Derzeit spricht der Fachbereich Umwelt und Stadtgrün mit der Initiative von Dieter Zinßer über die Installation von Eingangstoren. Diese sollen die Würde des Ortes verdeutlichen, aber nicht geschlossen werden, erklärt die städtische Gartendenkmalpflegerin Karin Degenhardt. So ein abgeschlossener Raum könnte dann nämlich noch kuscheliger für die Trinker wirken und Passanten fernhalten.

Der Fachbereich und die Initiative „Renaissance Gartenfriedhof“ versuchen gemeinsam, die Anlage auch anderweitig aufzuwerten. In den zurückliegenden Jahren ließen sie Wege erneuern und Pflanzungen anlegen. Die Wenger-Stiftung gibt zudem Geld für die Restaurierung von Grabsteinen. Patenschaften für einzelne Gräber sind ein weiteres Instrument. Die Paten sollen ein Auge auf die anvertrauten Begräbnisstätten haben, Schäden melden und Geld spenden, das die Stadt in die Grabpflege investiert. Jedes zehnte Grab hier hat mittlerweile einen Paten. „Sie kommen zu uns, ohne dass wir viel dafür tun müssen“, freut sich Zinßer.

Am 12. Juni wurde bereits die nächste Patenschaftsfeier zelebriert. Die hannoversche Landeskirche isz jetzt Patin der Grabstätte Johann Benjamin Koppes. Der 1791 bereits mit 41 Jahren verstorbene Erste Hofprediger hatte die Bildungsarbeit der Kirche koordiniert. Er hat das hannoversche Schullehrerseminar reorganisiert und den Konfirmandenunterricht weiterentwickelt.

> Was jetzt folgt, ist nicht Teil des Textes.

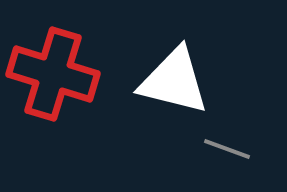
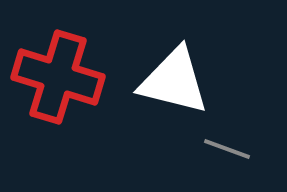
red cross: moved 5 px right, 3 px down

Das Stephansstift Hannover hat zudem die Patenschaft für die Grabstätte Heinrich Philipp Sextros übernommen, der ebenfalls als Bildungsreformer gelten kann. Von ihm stammt die Idee der „Industrieschulen“ für Jungs der städtischen Unterschichten. „Das war ein reformpädagogisches Projekt und Vorläufer des Dualen Bildungssystems“, erläutert Zinßer.

Für das Grab seiner Ur-Ur-Ur-Großmutter Johanne Christine Salfeld (1760-1838) wird der US-amerikanische Mediziner Jochen Salfeld die Patenschaft übernehmen und eigens aus Massachusetts anreisen. Die Ehefrau des damaligen Loccumer Abts Johann Christoph Salfeld sprach fließend französisch und befreite ihren Mann 1807 mit einem Pilgermarsch zur Festung Hameln aus französischer Gefangenschaft.

Stefan Korinth, Evangelische Zeitung

Authentizität in der Predigt

„Er (Koppe) war wohl in der Tat `ein herrlicher Prediger`. Das zeichnete ihn bereits in seiner Göttinger Zeit aus, in der er auch als Universitätsprediger und Direktor des neu gegründeten Königlichen Predigerseminariums tätig war. Unter anderem entstand in dieser Zeit seine Abhandlung `Genauere Bestimmung des Erbaulichen im Predigen`.

Koppe forderte vor allem Authentizität in der Predigt: Ein Prediger müsse sich zu eigen machen, worüber er spreche. Nur dann könne er den normativen Anspruch einer religiösen Wahrheit so formulieren, dass er die religiös-moralische Selbsterfahrung des Hörers „anstoße und befördere.“ Das war zu seiner Zeit ein wahrhaft moderner Ansatz – und ist es bis heute geblieben.

Johann Benjamin Koppe verband in hervorragender Weise das universitäre mit dem praktisch-theologischen Arbeiten. Und auch in kirchenleitender Funktion hat er Prägendes geleistet im Bereich der Bildungsarbeit: Er machte sich an die Reorganisation und Erweiterung des Hannoverschen Schullehrerseminars. Und er arbeitete entscheidend mit am Hannoverschen Landeskatechismus. Bis weit ins 19. Jahrhundert war „sein“ Katechismus ein Standardwerk – was er selbst nicht mehr erleben durfte. Im Alter von nur 40 Jahren verstarb er am 12. Februar 1791.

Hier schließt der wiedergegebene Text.